TASK BRIEF -
In your answer, repeat each line of the data exactly.

Records from a data source:
*** Begin section ***
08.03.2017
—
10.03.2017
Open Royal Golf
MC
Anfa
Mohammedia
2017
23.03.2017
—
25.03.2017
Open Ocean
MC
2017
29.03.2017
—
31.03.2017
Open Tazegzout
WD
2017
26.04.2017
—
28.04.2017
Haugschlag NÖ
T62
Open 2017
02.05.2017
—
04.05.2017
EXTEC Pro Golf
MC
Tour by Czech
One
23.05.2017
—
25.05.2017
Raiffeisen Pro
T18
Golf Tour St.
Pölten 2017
*** End section ***
RESULT OF THE EXERCISE -
08.03.2017
—
10.03.2017
Open Royal Golf
MC
Anfa
Mohammedia
2017
23.03.2017
—
25.03.2017
Open Ocean
MC
2017
29.03.2017
—
31.03.2017
Open Tazegzout
WD
2017
26.04.2017
—
28.04.2017
Haugschlag NÖ
T62
Open 2017
02.05.2017
—
04.05.2017
EXTEC Pro Golf
MC
Tour by Czech
One
23.05.2017
—
25.05.2017
Raiffeisen Pro
T18
Golf Tour St.
Pölten 2017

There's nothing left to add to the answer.